This task calls for copying each line below that contains "files".

───── The data ─────

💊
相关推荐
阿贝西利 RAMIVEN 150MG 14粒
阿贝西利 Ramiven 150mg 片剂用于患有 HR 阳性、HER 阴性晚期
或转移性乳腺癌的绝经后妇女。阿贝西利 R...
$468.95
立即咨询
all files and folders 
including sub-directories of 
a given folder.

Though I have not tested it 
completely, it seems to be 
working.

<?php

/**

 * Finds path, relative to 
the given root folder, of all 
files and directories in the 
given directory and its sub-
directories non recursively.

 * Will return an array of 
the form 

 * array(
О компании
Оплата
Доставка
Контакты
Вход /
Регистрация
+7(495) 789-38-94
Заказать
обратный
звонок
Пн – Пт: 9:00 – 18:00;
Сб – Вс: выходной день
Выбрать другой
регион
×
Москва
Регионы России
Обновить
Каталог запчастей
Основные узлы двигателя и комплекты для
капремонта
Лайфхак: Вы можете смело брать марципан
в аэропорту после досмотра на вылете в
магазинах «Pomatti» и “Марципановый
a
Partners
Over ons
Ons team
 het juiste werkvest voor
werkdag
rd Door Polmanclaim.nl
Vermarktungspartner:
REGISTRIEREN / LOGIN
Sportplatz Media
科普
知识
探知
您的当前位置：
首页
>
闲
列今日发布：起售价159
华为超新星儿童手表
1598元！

─────
───── The data ─────

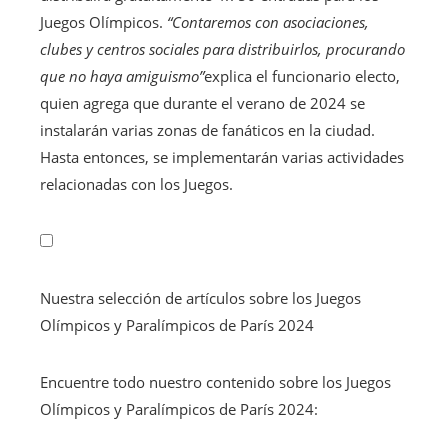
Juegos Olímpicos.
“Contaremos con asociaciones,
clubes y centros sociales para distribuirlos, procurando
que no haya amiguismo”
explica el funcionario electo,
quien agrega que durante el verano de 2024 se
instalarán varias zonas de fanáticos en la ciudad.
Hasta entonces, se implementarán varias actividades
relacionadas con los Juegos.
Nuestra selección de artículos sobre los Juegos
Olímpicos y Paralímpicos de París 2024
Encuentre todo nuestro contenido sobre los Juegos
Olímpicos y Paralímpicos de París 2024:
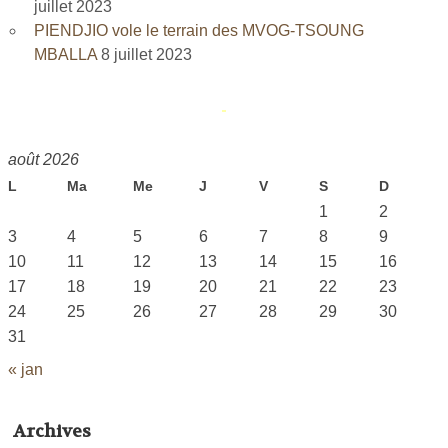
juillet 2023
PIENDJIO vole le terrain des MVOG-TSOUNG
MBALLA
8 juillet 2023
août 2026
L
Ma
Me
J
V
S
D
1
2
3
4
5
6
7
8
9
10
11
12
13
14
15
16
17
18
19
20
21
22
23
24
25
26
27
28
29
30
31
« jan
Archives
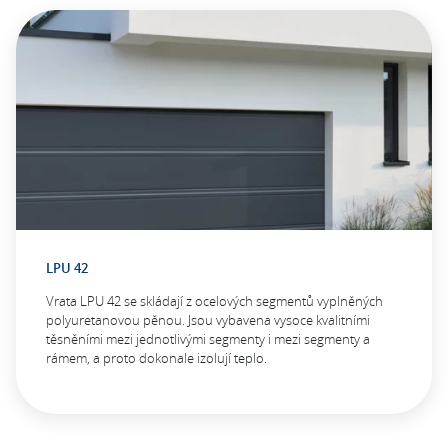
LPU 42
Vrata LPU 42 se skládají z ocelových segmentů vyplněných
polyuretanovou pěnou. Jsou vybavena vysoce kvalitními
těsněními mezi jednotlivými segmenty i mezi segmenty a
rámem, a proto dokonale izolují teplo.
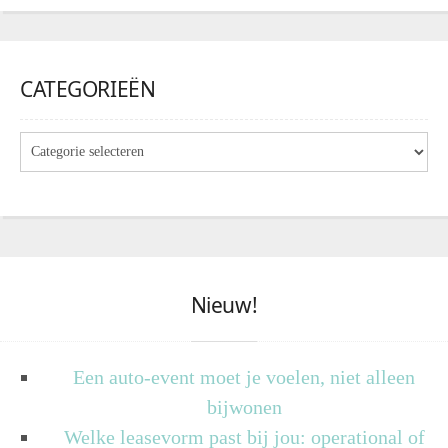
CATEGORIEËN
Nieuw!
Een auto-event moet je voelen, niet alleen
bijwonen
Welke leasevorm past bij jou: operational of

─────

→ **Written solution**
all files and folders 
files and directories in the 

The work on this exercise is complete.